Figure 1. Effects of ETEC gavage on weaning piglets. (A) D-lactate content in piglet serum. (B) Gas chromatographic analysis of FA in piglet serum 3-h after gavage with olive oil. (C) Western-blot analysis of TJs claudin-1, occludin, ZO1; FA uptake associated proteins FATP4 and CD36; signaling pathway proteins ERK1/2, p-ERK1/2, PPARγ, p-PPARγ. Data are presented as mean ± standard error. *P < 0.05, ∗∗P < 0.01, and ∗∗∗P < 0.001.
Combined with the deterioration to intestinal barrier and induction of diarrhea, the uptake ability for C16:0 (P < 0.05), C18:1 (P < 0.01), C20:3 (P < 0.05), C20:4 (P < 0.05), and the total (P < 0.001) exhibited decrease. In comparison, the concentration of C14:0, whose chain length falls between LCFA and MCFA, exhibited no difference upon ETEC K88 challenge (Figure 1B). As planned we detected the expression of FATP4 and CD36, but only FATP4 showed significant change in protein expression (P < 0.05), indicating the tighter association between FATP4 and LCFA uptake in epithelial enterocytes (Figure 1C).
Furthermore, ETEC challenge upregulated the expression of p-ERK1/2 (P < 0.001) and p-PPARγ (P < 0.05), downregulated the expression of PPARγ (P < 0.05), with no significant effects on ERK1/2 (P > 0.05). It demonstrated that ETEC initiated phosphorylation of ERK1/2, and promoted the transition of PPARγ into p-PPARγ (Figure 1C).
Polarization of IPEC-J2 Cell Line
As enhanced intestinal barrier is a remarkable symbol of a single confluent monolayer constituted by polarized cells, TER was constantly recorded for 28-day until it was stably above 1,000 Ω/cm2 which was generally regarded as the marker of successful polarization (Figure 2A). Elevation in intestinal integrity was resulted from promoted protein expression of claudin-1 (P < 0.05), occluding (P < 0.001), and ZO1 (P < 0.001) (Figure 2D). Concurrently, microvilli were obviously more intensive on the surface of plasma membrane after polarization (Figure 2B). These results supported that in our study 28-day was sufficient for polarization and this period was able to be applied for other treatments where Transwell was not suitable.
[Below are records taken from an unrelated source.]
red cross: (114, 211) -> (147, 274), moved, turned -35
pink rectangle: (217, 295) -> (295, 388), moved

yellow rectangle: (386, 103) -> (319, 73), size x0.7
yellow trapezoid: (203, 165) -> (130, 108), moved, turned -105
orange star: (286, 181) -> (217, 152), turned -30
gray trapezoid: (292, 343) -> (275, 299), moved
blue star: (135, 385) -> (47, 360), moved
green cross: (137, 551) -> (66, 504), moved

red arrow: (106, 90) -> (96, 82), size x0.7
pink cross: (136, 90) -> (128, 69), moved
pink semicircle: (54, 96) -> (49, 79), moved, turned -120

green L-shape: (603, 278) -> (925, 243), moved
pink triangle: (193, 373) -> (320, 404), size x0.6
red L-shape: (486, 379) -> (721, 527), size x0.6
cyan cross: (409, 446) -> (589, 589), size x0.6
Figure 2. Polarization of IPEC-J2 cell line promoted intestinal barrier and LCFA uptake ability. (A) Time-dependent TER measurement of IPEC-J2 cells growing in Transwells. (B) SEM visualization of cells grown on day 3 and day 28. Scale bars, 2,500 μm (left) and 20,000 μm (right). (C) Uptake of Bodipy-labeled C12:0 and C16:0 normalized by cell counting. (D) Western-blot analysis of TJs claudin-1, occludin, ZO1; FA uptake associated proteins FATP4 and CD36. Data are presented as mean ± standard error. *P < 0.05, ∗∗P < 0.01, and ∗∗∗P < 0.001.
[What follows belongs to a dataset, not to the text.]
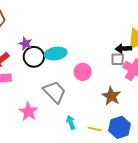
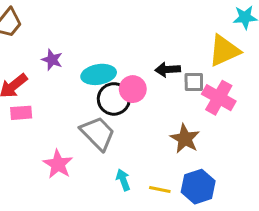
black arrow: (123, 49) -> (168, 70), moved
black circle: (34, 57) -> (114, 99), moved
pink circle: (83, 72) -> (133, 89), moved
With regard to the effects of polarization on FA uptake, the uptake measurement showed polarization could promote uptake ability of C16:0 (P < 0.01) without any effects on C12:0 uptake (P > 0.05) (Figure 2C). As the two possible undertakers of FA uptake in intestinal enterocytes, only FATP4 increasingly expressed (P < 0.05) while the protein expression of CD36 showed no difference (P > 0.05) (Figure 2D).
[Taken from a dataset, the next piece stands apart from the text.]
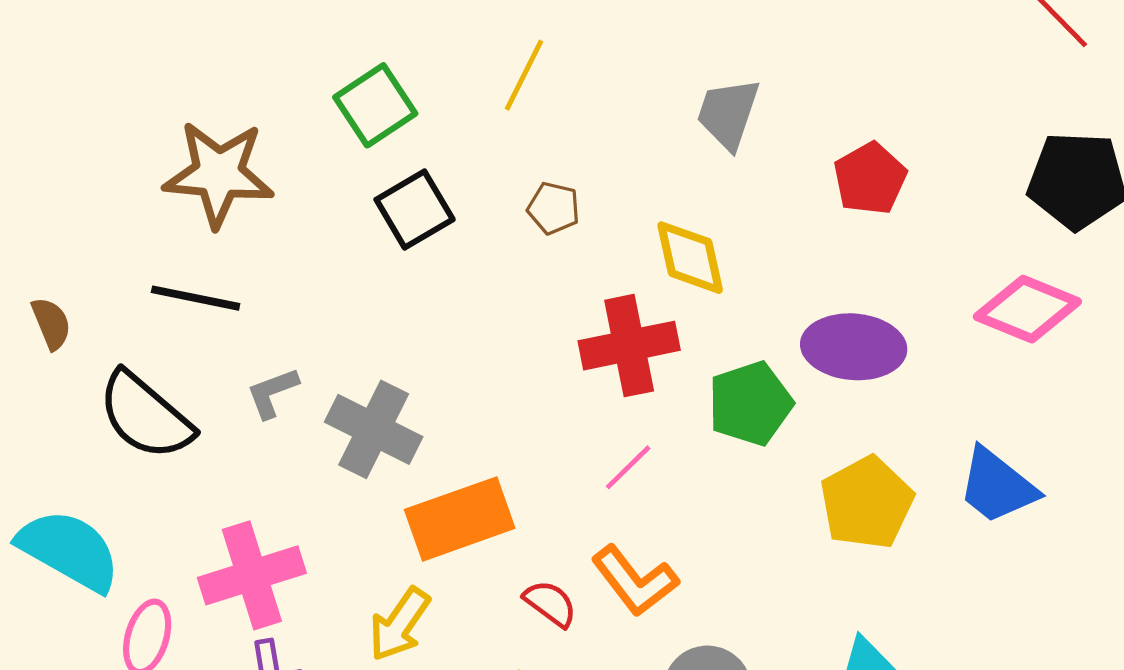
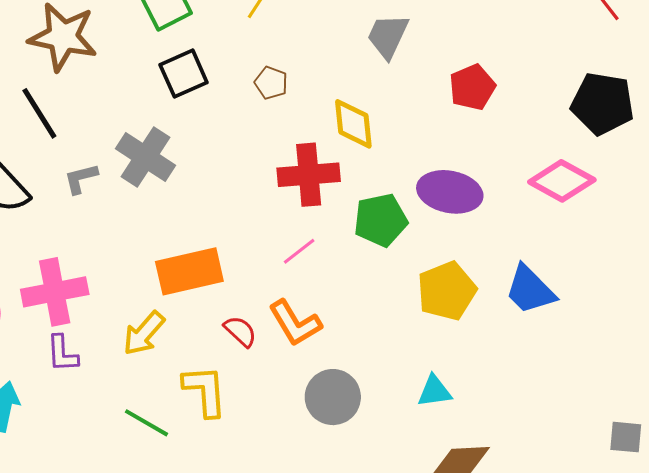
black line: (196, 298) -> (39, 113), turned 40
gray cross: (374, 429) -> (146, 157), moved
ETEC Challenge Caused Intestinal Barrier Damage on Polarized IPEC-J2 Cell Line
Enterotoxigenic E. coli resulted in leak of intestinal barrier which was reflected in in vitro study by decreased TER (P < 0.001) (Figure 3A). RT-qPCR analysis showed that transcription of claudin-1, occludin, and ZO1 was all inhibited (P < 0.001) (Figure 3B). Western-blot analysis further revealed the lower expression of claudin-1 (P < 0.01), occludin (P < 0.05), and ZO-1 (P < 0.01) (Figure 3C). ETEC infection often combines with intestinal inflammation, thus we also detected the transcription of inflammation-related factors and found an increase in proinflammatory factor IL-6 (P < 0.001) with a decrease in inflammatory cytokine TGF-β (P < 0.01) (Figure 3B). These data demonstrated ETEC challenge caused intestinal barrier damage and meanwhile inflammatory responses on polarized IPEC-J2 cell line.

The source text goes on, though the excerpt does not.